I hope this helps someone somewhere too... Thanks all for your inputs.

Answer 2

You could rephrase the problem as an ODE.

The odeint function can then be used to compute F(z) for a series of z.

>>> scipy.integrate.odeint(lambda y, t: LCDMf(t), 0, [0, 1, 2, 5, 8])
array([[ 0.        ],    # integrate until z = 0 (must exist, to provide initial value)
       [ 0.77142712],    # integrate until z = 1
       [ 1.20947123],    # integrate until z = 2
       [ 1.81550912],    # integrate until z = 5
       [ 2.0881925 ]])   # integrate until z = 8

Answer 3

It can definitely be done more efficiently. In the end what you've got is a series of calculations:

1. Integrate LCDMf from 0 to 1.
2. Integrate LCDMf from 0 to 2.
3. Integrate LCDMf from 0 to 3.

So the very first thing you can do is change it to integrate distinct subintervals and then sum them (after all, what else is integration!):

1. Integrate LCDMf from 0 to 1.
2. Integrate LCDMf from 1 to 2, add result from step 1.
3. Integrate LCDMf from 2 to 3, add result from step 2.

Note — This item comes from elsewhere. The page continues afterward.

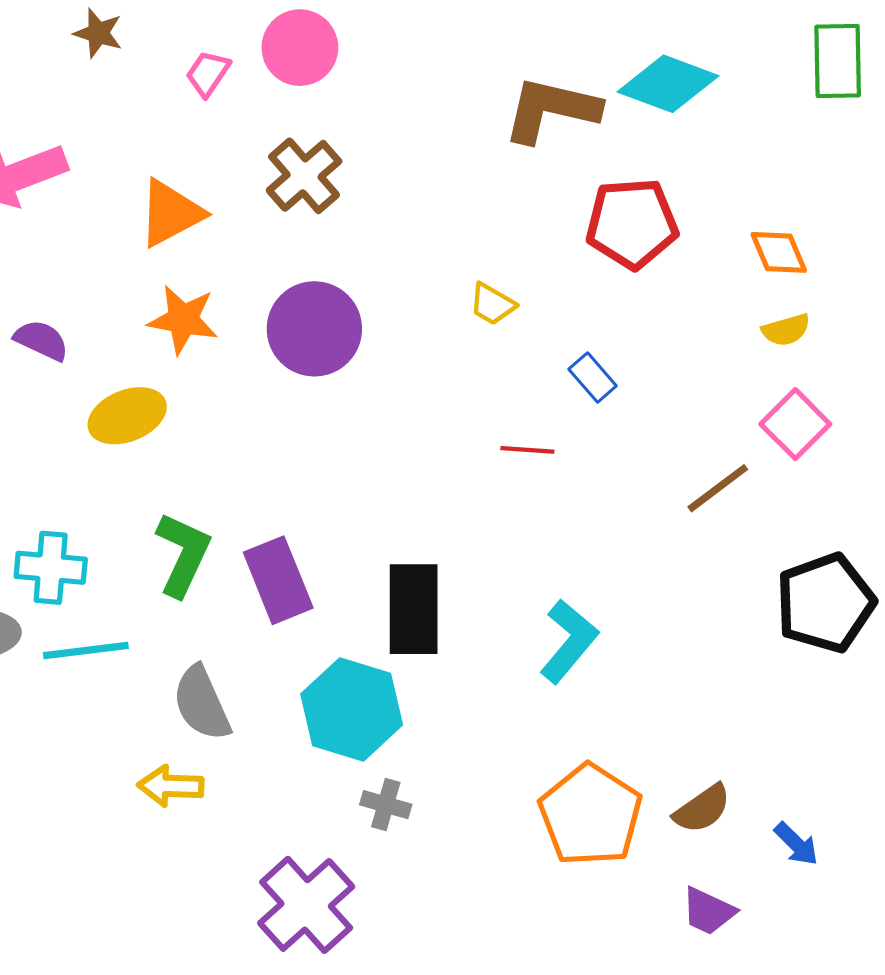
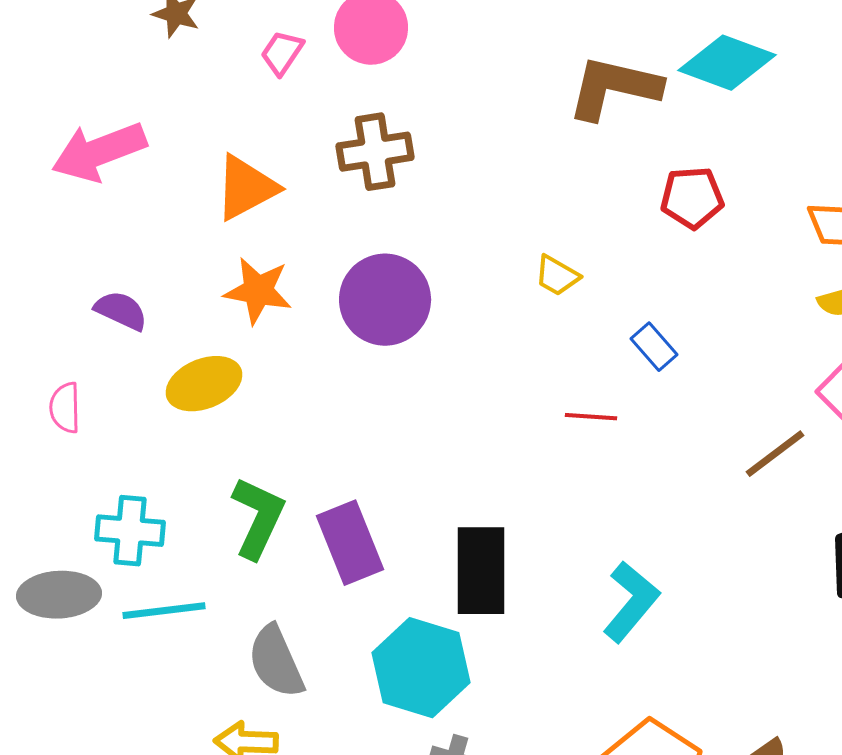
brown cross: (304, 176) -> (375, 152), turned 32
red pentagon: (632, 223) -> (692, 198), size x0.7

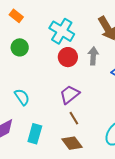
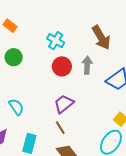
cyan cross: (62, 31) -> (56, 41), size x0.7
brown line: (74, 118) -> (60, 128), moved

Next you can dive into LCDMf, which is defined this way:

1.0/np.sqrt(0.3*(1+x)**3+0.7)

You can use NumPy broadcasting to evaluate this function at many points instantly:

dx = 0.0001
x = np.arange(0, 100, dx)
y = LCDMf(x)

That should be quite fast, and gives you one million points on the curve. Now you can integrate it using scipy.integrate.trapz() or one of the related functions. Call this with the y and dx already computed, using the workflow above where you integrate each interval and then use cumsum() to get your final result. The only function you need to call in a loop then is the integrator itself.